When Courtney Murgittroyd heard of Stew Jago’s passing, she began to reminisce about her time playing softball for the longtime coach at Woodbridge High School. All those practices and games and preseason training sessions.

“And I can’t think of a negative moment,” she said. “I can’t. I really can’t. There’s just so much positivity that he had throughout all four years.”

While Jago had much success on the field, he also acted as that positive mentor to his players and brought a laidback, calm demeanor in his 34 years coaching in Woodbridge Township.

Jago, a member of the NJSIAA Coaches Hall of Fame, died Wednesday at age 66.
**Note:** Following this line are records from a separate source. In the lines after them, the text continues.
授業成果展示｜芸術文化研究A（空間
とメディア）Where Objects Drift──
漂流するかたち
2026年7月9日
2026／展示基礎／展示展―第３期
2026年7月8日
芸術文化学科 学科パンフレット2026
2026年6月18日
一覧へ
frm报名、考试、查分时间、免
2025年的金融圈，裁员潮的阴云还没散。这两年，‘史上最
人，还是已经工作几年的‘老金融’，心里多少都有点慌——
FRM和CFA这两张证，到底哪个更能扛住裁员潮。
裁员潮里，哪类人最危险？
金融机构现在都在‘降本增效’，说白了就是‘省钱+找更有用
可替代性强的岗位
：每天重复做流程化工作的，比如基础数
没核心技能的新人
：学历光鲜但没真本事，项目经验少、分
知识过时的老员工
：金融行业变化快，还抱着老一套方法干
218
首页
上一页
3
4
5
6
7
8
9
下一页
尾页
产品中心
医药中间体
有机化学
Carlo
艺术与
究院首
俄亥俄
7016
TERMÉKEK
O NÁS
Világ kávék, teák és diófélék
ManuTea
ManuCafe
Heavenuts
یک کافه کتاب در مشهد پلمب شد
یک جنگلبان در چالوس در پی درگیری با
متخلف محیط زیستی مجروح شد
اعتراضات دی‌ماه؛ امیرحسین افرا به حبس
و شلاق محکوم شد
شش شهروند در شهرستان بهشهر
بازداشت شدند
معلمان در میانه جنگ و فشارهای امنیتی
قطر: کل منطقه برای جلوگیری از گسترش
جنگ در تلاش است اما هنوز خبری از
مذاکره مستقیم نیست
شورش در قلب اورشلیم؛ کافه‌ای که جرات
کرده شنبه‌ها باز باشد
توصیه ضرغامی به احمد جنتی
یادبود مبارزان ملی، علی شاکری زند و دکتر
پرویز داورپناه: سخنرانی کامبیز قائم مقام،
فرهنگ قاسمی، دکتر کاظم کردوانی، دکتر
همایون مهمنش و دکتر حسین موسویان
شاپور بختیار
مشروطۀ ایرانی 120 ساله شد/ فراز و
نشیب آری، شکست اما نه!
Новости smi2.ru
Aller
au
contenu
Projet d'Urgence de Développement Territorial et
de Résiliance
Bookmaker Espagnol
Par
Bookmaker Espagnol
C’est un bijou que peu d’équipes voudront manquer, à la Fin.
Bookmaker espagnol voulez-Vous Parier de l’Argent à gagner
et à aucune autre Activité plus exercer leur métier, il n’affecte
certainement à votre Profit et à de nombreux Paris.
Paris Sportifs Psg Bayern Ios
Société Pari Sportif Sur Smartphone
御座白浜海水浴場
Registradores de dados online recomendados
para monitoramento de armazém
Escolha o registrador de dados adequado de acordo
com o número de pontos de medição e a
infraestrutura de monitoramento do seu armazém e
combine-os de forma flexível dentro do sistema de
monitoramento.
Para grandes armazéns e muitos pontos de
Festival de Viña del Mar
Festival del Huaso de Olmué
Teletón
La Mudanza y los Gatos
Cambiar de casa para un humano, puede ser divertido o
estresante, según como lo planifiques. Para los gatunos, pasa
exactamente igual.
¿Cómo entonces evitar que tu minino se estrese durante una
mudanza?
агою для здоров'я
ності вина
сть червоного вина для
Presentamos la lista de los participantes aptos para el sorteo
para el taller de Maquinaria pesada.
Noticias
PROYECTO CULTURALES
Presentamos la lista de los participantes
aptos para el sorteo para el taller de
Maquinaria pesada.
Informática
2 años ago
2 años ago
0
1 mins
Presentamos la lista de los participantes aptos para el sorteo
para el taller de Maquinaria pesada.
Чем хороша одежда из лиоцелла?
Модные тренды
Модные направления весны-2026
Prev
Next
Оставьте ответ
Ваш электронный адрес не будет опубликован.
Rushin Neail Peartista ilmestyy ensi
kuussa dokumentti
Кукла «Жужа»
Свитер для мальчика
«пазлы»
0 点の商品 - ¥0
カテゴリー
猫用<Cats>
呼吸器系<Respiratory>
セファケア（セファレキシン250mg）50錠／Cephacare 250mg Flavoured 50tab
Jago spent 15 years as the softball coach at Colonia High School and then 19 years at Woodbridge High School before his retirement following the 2014 school year. He impacted hundreds of non-athletes as a physical education and health teacher, whose duties included driver’s education.

When he retired, he was the only softball coach in Middlesex County to win five county tournament titles and the only coach to have captured a title at two different schools. He won over 400 games in his career.

“He was just a really great guy,” Woodbridge athletic director Joe Ward said. “He cared so much about his family, his wife, his two sons, his brother and he cared the same way about the girls on his softball teams. He always had such nice things to say about them and they all loved coming back and seeing him. You could tell there was a genuine, like father-daughter love there for his former players.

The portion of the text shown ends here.